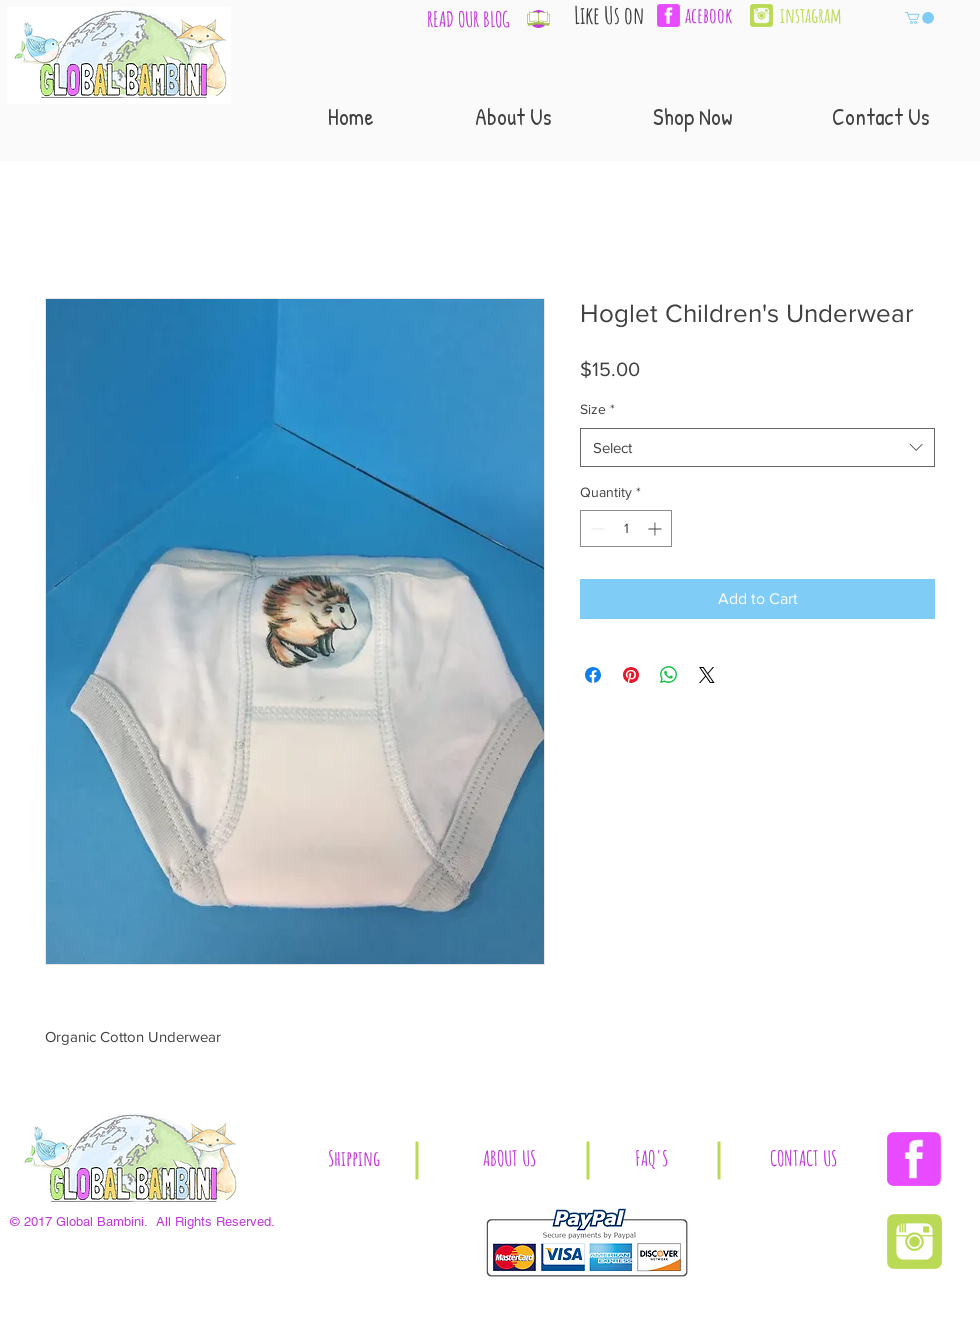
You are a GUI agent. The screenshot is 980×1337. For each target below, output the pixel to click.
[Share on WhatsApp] (669, 675)
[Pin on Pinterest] (631, 675)
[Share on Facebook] (593, 675)
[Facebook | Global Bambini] (914, 1159)
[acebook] (714, 15)
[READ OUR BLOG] (468, 19)
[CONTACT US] (803, 1159)
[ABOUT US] (509, 1159)
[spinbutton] (626, 528)
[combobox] (757, 447)
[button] (919, 18)
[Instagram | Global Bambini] (761, 15)
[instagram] (819, 15)
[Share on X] (707, 675)
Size (597, 409)
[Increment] (656, 528)
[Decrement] (595, 528)
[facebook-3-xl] (668, 15)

################

■ **Task statement**: Set every record down again verbatim, without pictures.

■ **Response**:
You are a GUI agent. The screenshot is 980×1337. For each target below, output the pixel to click.
[Share on WhatsApp] (669, 675)
[Pin on Pinterest] (631, 675)
[Share on Facebook] (593, 675)
[Facebook | Global Bambini] (914, 1159)
[acebook] (714, 15)
[READ OUR BLOG] (468, 19)
[CONTACT US] (803, 1159)
[ABOUT US] (509, 1159)
[spinbutton] (626, 528)
[combobox] (757, 447)
[button] (919, 18)
[Instagram | Global Bambini] (761, 15)
[instagram] (819, 15)
[Share on X] (707, 675)
Size (597, 409)
[Increment] (656, 528)
[Decrement] (595, 528)
[facebook-3-xl] (668, 15)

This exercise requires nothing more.